Transferring data between Amazon S3 buckets is a common requirement for many AWS users. This guide will walk you through four different methods to accomplish this task: using AWS CLI, AWS DataSync, S3 bucket replication, and AWS Lambda functions. Each method suits different scenarios based on factors such as data volume, transfer frequency, and automation needs. Additionally, we’ll cover the setup process, including the necessary Terraform code for provisioning AWS resources and Lambda function code for automated transfers.
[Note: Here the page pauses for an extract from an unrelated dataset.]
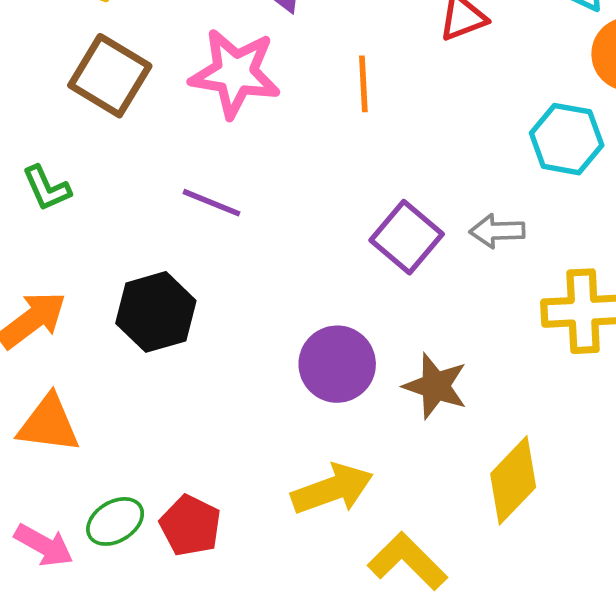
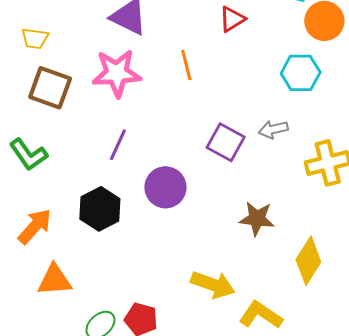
green L-shape: (47, 188) -> (28, 155), size x1.4
purple line: (212, 203) -> (118, 145), turned -76
purple circle: (337, 364) -> (165, 187), moved
yellow arrow: (332, 489) -> (213, 285), turned 51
Moreover, this demonstration specifically focuses on copying data between S3 buckets across multiple AWS accounts, showcasing the versatility and power of AWS services in complex cloud architectures.

The code used in this article can be found here.

Prerequisites

Before we get started, make sure you have the following setups ready:

Docker: Essential for creating an isolated environment that’s consistent across all platforms. If you haven’t installed Docker yet, please follow the official installation instructions.
AWS Account: You’ll need an AWS account to access cloud services used in this demo. If you don’t have one, you can create it by following these steps to create and activate an AWS account. AWS provides a Free Tier for new users that we’ll leverage for this demo.
Terraform: We will be creating the required AWS resources using Terraform. It’s beneficial to have a basic understanding of Terraform’s concepts and syntax to follow the deployment process effectively.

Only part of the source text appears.